(Task details): Every line below that contains "gender" is to be copied.

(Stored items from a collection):
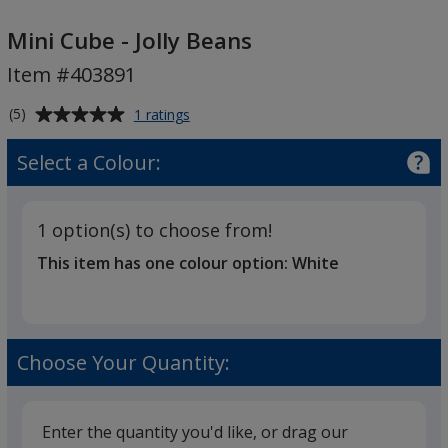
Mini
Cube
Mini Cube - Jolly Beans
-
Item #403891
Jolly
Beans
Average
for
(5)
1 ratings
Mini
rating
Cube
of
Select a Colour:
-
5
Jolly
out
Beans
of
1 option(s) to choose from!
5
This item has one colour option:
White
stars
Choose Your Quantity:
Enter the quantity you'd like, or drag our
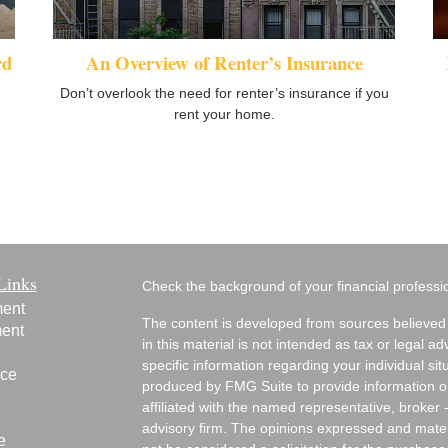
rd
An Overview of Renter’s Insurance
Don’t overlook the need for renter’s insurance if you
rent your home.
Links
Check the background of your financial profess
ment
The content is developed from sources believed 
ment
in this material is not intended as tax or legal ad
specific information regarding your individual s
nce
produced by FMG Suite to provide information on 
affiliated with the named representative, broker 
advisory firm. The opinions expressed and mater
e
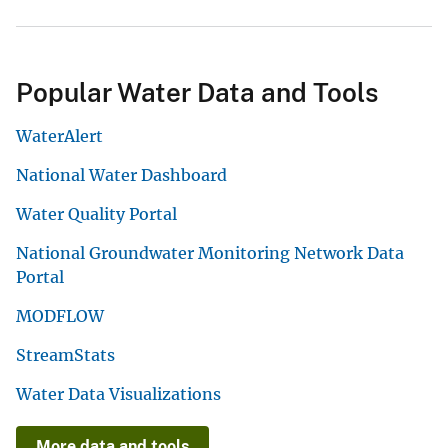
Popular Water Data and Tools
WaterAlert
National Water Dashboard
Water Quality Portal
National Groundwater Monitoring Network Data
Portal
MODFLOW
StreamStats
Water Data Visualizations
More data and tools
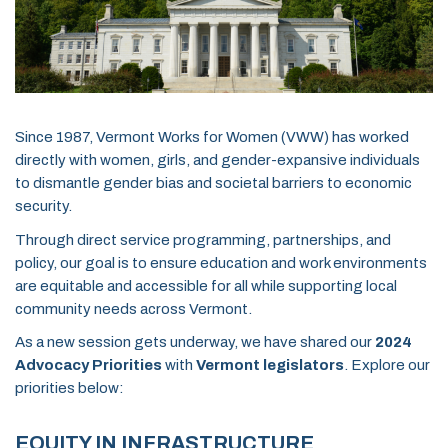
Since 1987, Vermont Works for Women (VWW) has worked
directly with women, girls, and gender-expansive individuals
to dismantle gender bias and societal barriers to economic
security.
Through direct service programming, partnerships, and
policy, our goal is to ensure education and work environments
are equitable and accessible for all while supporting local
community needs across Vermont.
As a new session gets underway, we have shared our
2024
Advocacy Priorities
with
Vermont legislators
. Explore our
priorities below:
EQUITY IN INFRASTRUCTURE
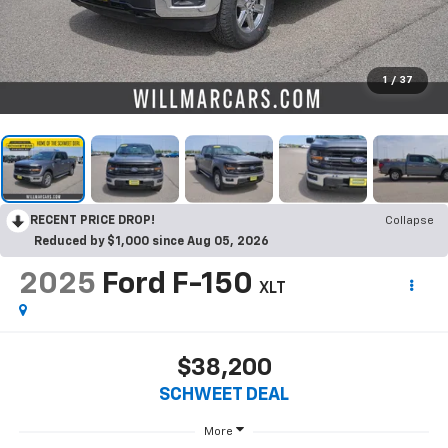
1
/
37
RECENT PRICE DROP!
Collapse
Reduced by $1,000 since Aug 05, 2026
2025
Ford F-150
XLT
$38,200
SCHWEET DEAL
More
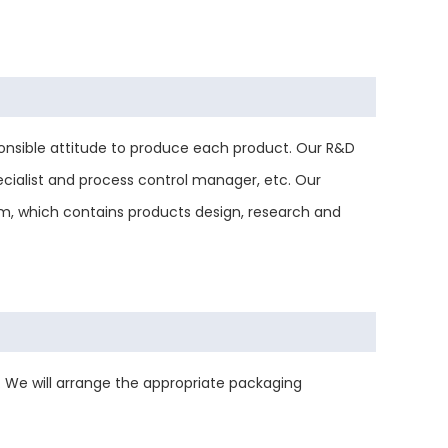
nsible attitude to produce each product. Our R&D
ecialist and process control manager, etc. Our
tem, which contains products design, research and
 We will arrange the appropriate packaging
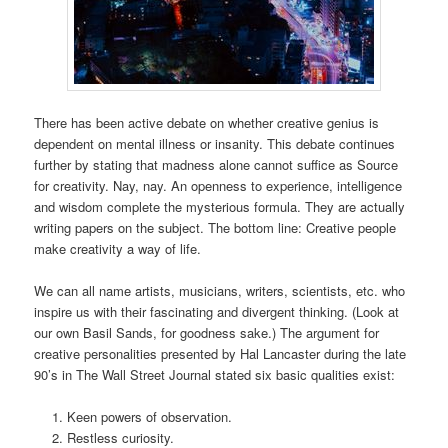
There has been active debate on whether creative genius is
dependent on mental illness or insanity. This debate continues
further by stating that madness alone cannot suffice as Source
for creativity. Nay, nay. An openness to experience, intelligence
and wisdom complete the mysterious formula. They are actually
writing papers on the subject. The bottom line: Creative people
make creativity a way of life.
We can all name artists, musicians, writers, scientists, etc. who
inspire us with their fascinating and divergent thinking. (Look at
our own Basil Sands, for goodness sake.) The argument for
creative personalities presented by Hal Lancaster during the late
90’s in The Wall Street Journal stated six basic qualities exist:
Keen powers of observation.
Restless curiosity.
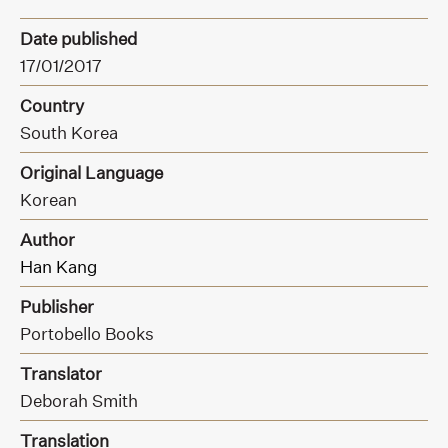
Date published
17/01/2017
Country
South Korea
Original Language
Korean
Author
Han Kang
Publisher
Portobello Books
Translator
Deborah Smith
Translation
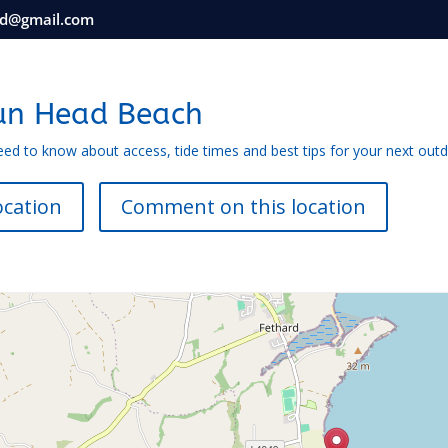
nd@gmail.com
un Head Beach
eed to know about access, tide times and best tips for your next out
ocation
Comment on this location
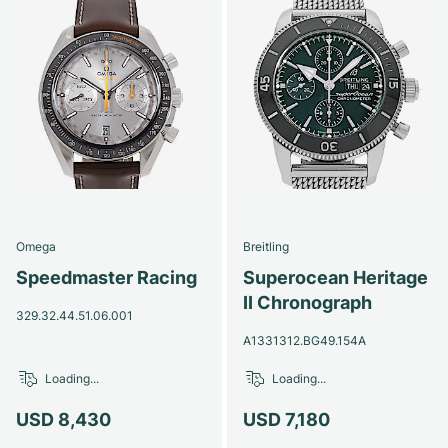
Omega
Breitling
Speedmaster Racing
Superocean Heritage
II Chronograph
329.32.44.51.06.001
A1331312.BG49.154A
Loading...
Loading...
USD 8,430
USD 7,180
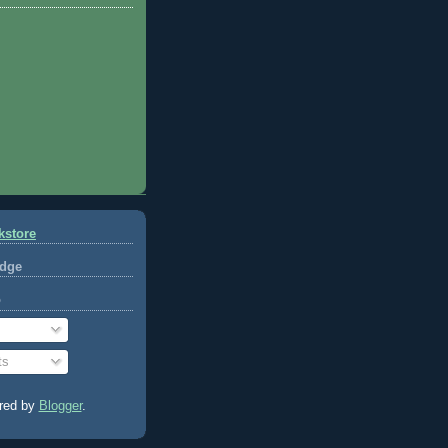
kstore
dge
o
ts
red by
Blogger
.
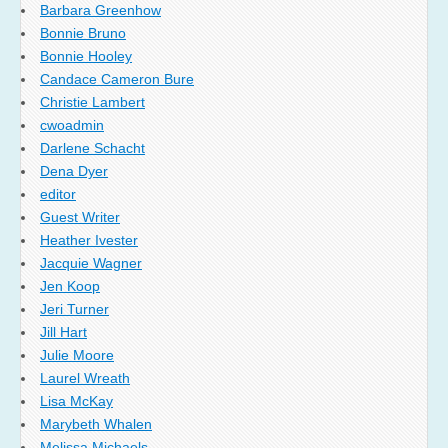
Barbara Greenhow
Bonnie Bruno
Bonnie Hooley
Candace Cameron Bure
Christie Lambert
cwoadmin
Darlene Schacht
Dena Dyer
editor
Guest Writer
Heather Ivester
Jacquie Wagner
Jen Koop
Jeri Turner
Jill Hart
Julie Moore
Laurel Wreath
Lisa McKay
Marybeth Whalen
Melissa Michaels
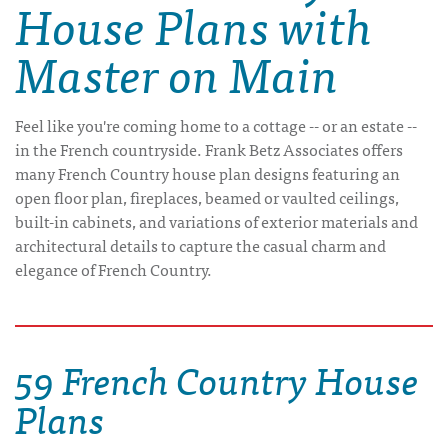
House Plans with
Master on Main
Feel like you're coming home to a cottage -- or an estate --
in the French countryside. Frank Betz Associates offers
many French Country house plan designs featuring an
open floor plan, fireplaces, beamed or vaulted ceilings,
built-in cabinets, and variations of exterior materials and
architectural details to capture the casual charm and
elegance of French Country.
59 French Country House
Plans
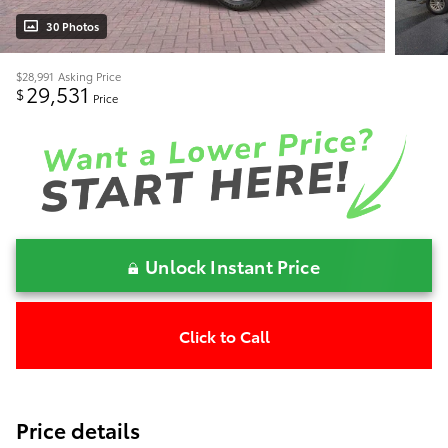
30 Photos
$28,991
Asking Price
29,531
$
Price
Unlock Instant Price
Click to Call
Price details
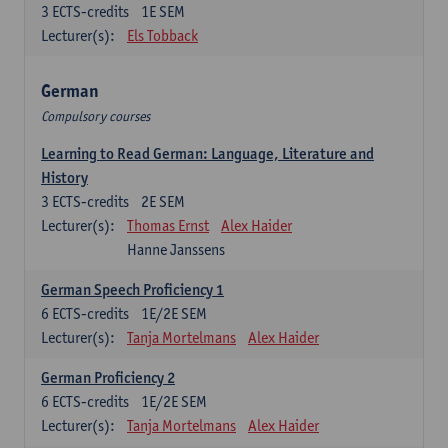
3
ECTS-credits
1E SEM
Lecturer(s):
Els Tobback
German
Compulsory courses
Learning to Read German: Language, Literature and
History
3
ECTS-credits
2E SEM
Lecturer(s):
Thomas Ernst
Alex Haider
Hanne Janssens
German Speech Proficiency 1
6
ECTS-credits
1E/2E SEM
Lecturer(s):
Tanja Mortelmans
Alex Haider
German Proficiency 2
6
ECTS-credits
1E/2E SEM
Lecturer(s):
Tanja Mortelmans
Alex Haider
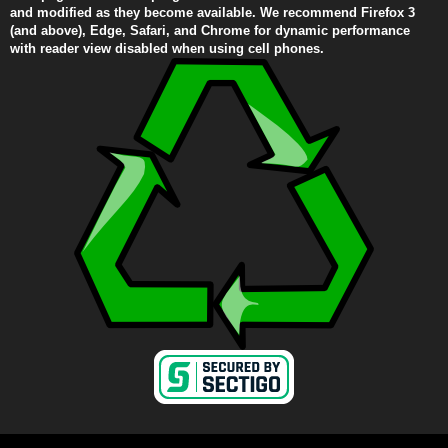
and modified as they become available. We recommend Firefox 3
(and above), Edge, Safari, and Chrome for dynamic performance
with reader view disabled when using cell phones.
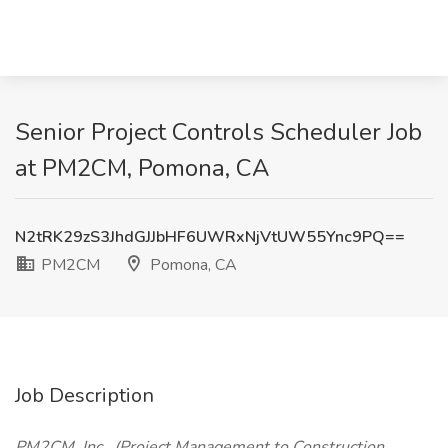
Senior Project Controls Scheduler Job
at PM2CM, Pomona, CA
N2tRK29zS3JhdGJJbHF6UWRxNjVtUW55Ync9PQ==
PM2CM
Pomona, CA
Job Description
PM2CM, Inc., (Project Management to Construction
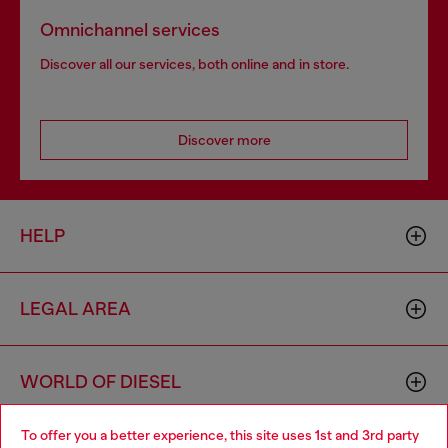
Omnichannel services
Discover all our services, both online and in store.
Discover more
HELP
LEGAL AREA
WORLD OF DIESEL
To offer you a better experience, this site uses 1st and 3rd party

(Task answer):
directly with women, girls, and gender-expansive individuals
to dismantle gender bias and societal barriers to economic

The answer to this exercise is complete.